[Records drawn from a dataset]
- - - - -
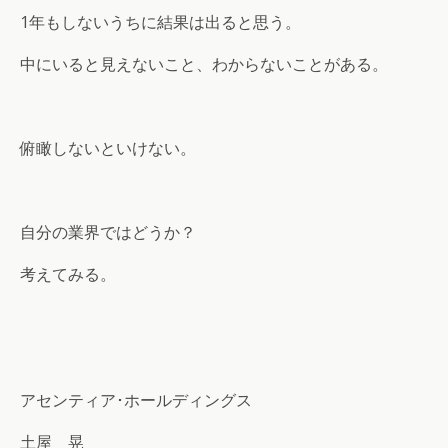
1年もしないうちに結果は出ると思う。
中にいると見えないこと、わからないことがある。
俯瞰しないといけない。
自分の業界ではどうか？
考えてみる。
アセンティア･ホールディングス
土屋 晃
- - - - -
Take the data above and repeat it exactly, leaving each picture out.

## Task response
1年もしないうちに結果は出ると思う。
中にいると見えないこと、わからないことがある。
俯瞰しないといけない。
自分の業界ではどうか？
考えてみる。
アセンティア･ホールディングス
土屋 晃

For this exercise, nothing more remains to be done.